Over and over and over again.

Then, not only was it the anniversary of one of the worst days – for some reason that morning there were LOTS of people talking about it on social media in ways that brought up all the memories. Particularly relating to the dogs.

And THEN, due to the digging on our street, we lost internet a bit past noon… an hour before I was supposed to leave for a meeting. (Luckily it went out after I finished my webinar.) Jon spent over an hour and a half on hold with Verizon to get assistance. We were told we’d need to wait until Weds morning for a tech. And apparently my data plan is low on the AT&T priority list, because even Google didn’t work well on my cell phone browser, and apps were being badly hiccupy. I could have gone to Whole Foods to use their wifi, but when I had walked by there after my meeting all the tables had been full. Standing on concrete is NOT my jam.

The next wonderful thing? My prescription insurance didn’t work for the 2 scripts I had called in. So I had to do without my allergy meds until I could call my insurance company.

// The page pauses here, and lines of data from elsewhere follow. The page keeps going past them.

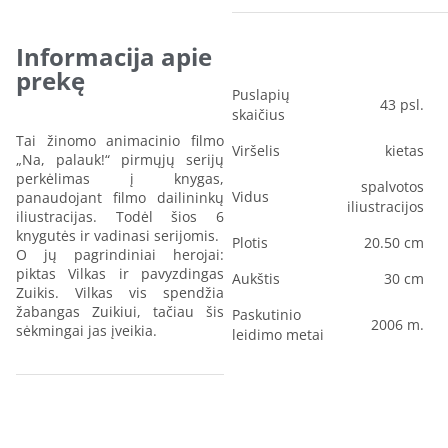
Informacija apie
prekę
Puslapių
43 psl.
skaičius
Tai žinomo animacinio filmo
Viršelis
kietas
„Na, palauk!“ pirmųjų serijų
perkėlimas į knygas,
spalvotos
Vidus
panaudojant filmo dailininkų
iliustracijos
iliustracijas. Todėl šios 6
knygutės ir vadinasi serijomis.
Plotis
20.50 cm
O jų pagrindiniai herojai:
piktas Vilkas ir pavyzdingas
Aukštis
30 cm
Zuikis. Vilkas vis spendžia
žabangas Zuikiui, tačiau šis
Paskutinio
2006 m.
sėkmingai jas įveikia.
leidimo metai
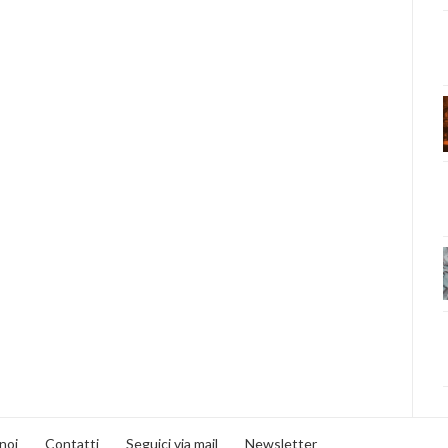
noi
Contatti
Seguici via mail
Newsletter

… aaand when I went to my latenight reading, I discovered had forgotten to download the next book in the trilogy I was reading to my Kindle. *headdesk* I didn’t WANT to start a new book. N.K. Jemisin’s writing is too good for that.

I never thought I’d miss the days of broadcast TV.

Wednesday – The Verizon tech came around 10:30 am and confirmed that there was nothing she could do, since our outage was due to the construction on our street. She told Jon they’d get another department out to fix it, and to call her back if it wasn’t on before 6 pm.

OMG, 6 pm. We were both so incensed. (Not at the tech, though. She was great.)

But the phone data? Still messed up. I couldn’t connect to another conference call I was supposed to attend, and the app wouldn’t work. Plus my insurance was STILL messed up, since the CS rep told me to give them 48 hours to get the right information in, so I was itchy as hell and my breathing wasn’t the best.

I spent the day alternating between looking for my damn ring and burying myself in a video game. *rolls eyes at self*

The internet went back on at 9 pm.

It’s now Thursday. I have to go get allergy shots soon. I have taken two Claritin and am keeping all fingers and paws crossed that the wrongness of the week has dissipated, and that I will NOT have any worse effects than I normally do.

But dammit, I still want my ring.

Welcome to Philadelphia

Square photo of sunset clouds in colors of fuchsia, dark salmon, and bright gold over the crenellations of the Philadelphia

Crappy iPhone photo of a fuchsia, dark salmon, and gold sunset over the Philadelphia Art Museum

Been a bit of time since I’ve updated here, sheesh. It feels like I’ve been running on empty for months now, with Jon being here since end of March and needing to do multiple cross-country drives and a flight in order to get everything settled in.

Yeah, I did 4650 miles in a car, 1550 of that with two animals, plus a round trip flight. And holy shit I did that all in 30 days.

Aaaand since arriving in Philly at the beginning of May, I have been to Baltimore twice for family, NYC twice for friends and once for work, and Stamford once for work.

…*crash*
Can I stop now?

Oh wait, no I can’t – work & friends on Wednesday, DC protest Saturday…

I don’t think I’m going to move at the beginning of summer ever again. *klonk*

Abandoned train tracks with crumbling train ties on the lower right hand side, underneath blooming buckeye and crepe myrtle trees, and a lightly-graffiti'd stone wall on the left hand side, with sumac and oak trees flourishing above it.

Abandoned train tracks with crumbling train ties on the lower right hand side, underneath blooming buckeye and crepe myrtle trees, and a lightly-graffiti’d stone wall on the left hand side, with sumac and oak trees flourishing above it.

But in the meantime, I’m finding some little hidden gems around. It’s not as wildlife-friendly as Buffalo Bayou was, so I’ll really miss the egrets and other water birds… but it has definitely got its charms.